On Wednesday at 7.15pm, the German Finance Minister Wolfgang Schäuble will come to the European University Institute in Florence, Italy to give a lecture on “Europe – economic and institutional perspectives”. Schäuble is one of the main protagonists of the neoliberal right that is imposing the logic of austerity and cuts on the whole of Europe – and particularly on Portugal, Ireland, Italy, Greece and Spain – as a supposed solution to the Eurozone crisis.
As researchers and workers of the EUI, a European institution in every sense, we cannot stand quietly by in the presence of one of the architects of the social butchery currently destroying the lives of millions of European citizens. We are now seeing the mechanisms of this destruction: cuts to education, health and welfare; attacks on workers’ rights; the limitation of democratic sovereignty and the passing over of parliaments in deference to the will of financial institutions.
How can Schäuble lecture us on Europe and its “perspectives”, while austerity, behind the pro-European rhetoric, is in reality tearing the continent and its people further apart, in a race to the bottom that makes us Europeans poorer and weaker?
Since 2008, Europe has been facing a crisis that is undermining what is left of its social model and of our chance of a future, while the so-called solutions imposed by European and international institutions and national governments have been making things worse and worse.

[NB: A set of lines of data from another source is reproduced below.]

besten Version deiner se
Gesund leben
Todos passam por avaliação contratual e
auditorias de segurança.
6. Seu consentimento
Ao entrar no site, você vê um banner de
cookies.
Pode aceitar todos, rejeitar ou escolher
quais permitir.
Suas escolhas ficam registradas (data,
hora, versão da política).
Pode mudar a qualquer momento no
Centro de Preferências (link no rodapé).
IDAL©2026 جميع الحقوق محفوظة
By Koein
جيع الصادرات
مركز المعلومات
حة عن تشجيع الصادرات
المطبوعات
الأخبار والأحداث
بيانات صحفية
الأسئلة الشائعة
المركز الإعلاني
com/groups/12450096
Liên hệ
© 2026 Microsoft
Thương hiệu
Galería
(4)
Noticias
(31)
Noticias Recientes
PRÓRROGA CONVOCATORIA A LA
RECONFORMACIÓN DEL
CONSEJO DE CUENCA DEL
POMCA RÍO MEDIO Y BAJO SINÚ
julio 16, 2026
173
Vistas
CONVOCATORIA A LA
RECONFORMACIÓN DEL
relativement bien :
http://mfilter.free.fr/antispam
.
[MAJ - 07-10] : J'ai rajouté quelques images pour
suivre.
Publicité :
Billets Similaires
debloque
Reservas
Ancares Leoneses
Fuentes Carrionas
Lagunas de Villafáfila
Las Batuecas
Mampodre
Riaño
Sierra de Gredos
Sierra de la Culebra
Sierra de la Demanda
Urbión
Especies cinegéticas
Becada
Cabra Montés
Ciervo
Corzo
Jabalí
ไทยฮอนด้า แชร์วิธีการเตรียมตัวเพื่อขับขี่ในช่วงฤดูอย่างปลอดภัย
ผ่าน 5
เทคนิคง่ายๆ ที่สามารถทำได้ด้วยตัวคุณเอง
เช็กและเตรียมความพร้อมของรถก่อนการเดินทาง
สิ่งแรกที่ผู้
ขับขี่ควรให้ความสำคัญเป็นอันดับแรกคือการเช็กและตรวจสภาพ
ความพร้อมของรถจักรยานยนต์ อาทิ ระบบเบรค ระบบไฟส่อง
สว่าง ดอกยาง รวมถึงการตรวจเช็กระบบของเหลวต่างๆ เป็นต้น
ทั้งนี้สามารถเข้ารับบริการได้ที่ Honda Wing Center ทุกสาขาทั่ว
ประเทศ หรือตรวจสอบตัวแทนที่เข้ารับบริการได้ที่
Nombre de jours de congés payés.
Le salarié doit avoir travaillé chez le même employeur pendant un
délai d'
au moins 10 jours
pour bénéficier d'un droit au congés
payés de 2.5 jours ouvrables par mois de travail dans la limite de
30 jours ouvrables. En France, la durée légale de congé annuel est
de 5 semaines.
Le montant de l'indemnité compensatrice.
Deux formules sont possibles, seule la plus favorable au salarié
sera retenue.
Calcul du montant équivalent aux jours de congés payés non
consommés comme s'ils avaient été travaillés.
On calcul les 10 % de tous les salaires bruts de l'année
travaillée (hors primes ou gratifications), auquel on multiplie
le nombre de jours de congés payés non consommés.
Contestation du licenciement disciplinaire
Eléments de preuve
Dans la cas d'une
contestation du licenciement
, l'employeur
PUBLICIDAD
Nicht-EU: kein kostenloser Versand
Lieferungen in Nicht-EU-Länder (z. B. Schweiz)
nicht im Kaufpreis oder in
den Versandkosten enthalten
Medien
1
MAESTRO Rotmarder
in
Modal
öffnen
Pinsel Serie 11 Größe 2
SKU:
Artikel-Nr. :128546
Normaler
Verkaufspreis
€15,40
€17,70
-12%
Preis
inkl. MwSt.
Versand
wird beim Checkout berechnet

In terms of effects on our everyday lives, it has even become difficult for us Europeans to distinguish between the crisis on the one hand, and the austerity which is supposed to solve the crisis on the other.
Who is making our friends and families lose their jobs? Who is cutting our funds for research and knowledge? Who is emptying representative institutions of any democratic character? Is it the crisis or is it the supposed solution to the crisis?

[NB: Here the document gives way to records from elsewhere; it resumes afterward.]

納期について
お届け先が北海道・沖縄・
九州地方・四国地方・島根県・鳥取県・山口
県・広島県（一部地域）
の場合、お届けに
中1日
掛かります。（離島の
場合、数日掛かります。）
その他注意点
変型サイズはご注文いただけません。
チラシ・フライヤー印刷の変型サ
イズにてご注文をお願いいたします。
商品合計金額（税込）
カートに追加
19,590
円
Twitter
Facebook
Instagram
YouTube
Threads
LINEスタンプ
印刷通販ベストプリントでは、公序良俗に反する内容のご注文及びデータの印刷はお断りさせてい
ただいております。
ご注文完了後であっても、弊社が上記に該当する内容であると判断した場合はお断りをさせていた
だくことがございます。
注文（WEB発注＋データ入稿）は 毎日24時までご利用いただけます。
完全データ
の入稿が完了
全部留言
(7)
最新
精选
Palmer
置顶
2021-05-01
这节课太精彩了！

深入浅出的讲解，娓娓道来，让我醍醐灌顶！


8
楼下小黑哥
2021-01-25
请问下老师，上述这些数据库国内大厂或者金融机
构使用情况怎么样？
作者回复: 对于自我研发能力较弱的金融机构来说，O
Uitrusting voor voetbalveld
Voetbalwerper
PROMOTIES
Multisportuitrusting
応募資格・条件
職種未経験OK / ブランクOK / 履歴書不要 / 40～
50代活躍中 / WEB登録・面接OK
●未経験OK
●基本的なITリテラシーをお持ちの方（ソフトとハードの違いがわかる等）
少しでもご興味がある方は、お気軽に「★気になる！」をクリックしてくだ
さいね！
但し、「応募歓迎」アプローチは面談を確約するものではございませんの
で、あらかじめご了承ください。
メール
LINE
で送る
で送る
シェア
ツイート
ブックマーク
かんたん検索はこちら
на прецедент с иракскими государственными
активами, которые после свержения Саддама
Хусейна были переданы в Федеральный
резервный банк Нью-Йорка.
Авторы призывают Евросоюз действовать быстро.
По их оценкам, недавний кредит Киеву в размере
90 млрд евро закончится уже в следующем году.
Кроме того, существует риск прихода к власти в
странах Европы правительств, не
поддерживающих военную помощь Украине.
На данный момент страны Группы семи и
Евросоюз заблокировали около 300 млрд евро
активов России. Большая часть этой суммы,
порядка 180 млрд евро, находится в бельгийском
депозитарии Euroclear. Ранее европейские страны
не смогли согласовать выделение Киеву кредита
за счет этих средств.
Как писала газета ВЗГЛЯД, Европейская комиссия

We know that there is no difference, because the crisis is not a natural fact, but the result of political choices: this crisis is the crisis of neoliberalism, and therefore neoliberal austerity cannot be the solution. Austerity, in reality, is not the solution to the crisis, but an attempt to make a profit out of it: the same banks and transnational financial elites that generated the crisis are now earning profits on the Greek and Irish “bailouts”, on the Italian bonds, on every supposed “rescue package” that the ECB and IMF put in place.
Furthermore, the crisis and austerity provide a good frame through which to justify an unprecedented attack on what is left of the European social model. This is something that the neoliberal right and the transnational financial elites have been waiting for for decades: the chance to make socially acceptable the kinds of extreme anti-social measures that in other circumstances would be seen as the pipe dreams of fringe ideologues. Things like banning deficit spending in national constitutions, demolishing collective bargaining, and privatising education, health and welfare.
We will welcome Schäuble with a peaceful and determined protest, making visible in the EUI the opposition and resistance to austerity that millions of Europeans have been engaging in in city streets and squares across the continent over the past year. We, as researchers and workers of the EUI, feel compelled to denounce what is happening and to exploit the privilege of personally facing one of Europe’s butchers in order to tell him what millions of Europeans would like to tell him.
We do not accept the blackmail of austerity: we are all PIIGS, we are all Portuguese, all Irish, all Italian, all Greek, all Spanish, and all brothers and sisters of every human being who loses their job, income and rights because of policies that are guided not by the public interest, but by the profit margins of big finance.
We refuse the ‘TINA’ narrative and its increasingly breathless mantra that “There Is No Alternative!”, we denounce neoliberal austerity as not neutral, but socially, politically and nationally partisan, and we claim the right and duty, as part of an academic community of social scientists, to engage in the collective task of finding alternative routes to a future based on social justice, democracy and equality, and to participate in the global struggle against the zombie neoliberalism that seeks to turn crisis into its own opportunity.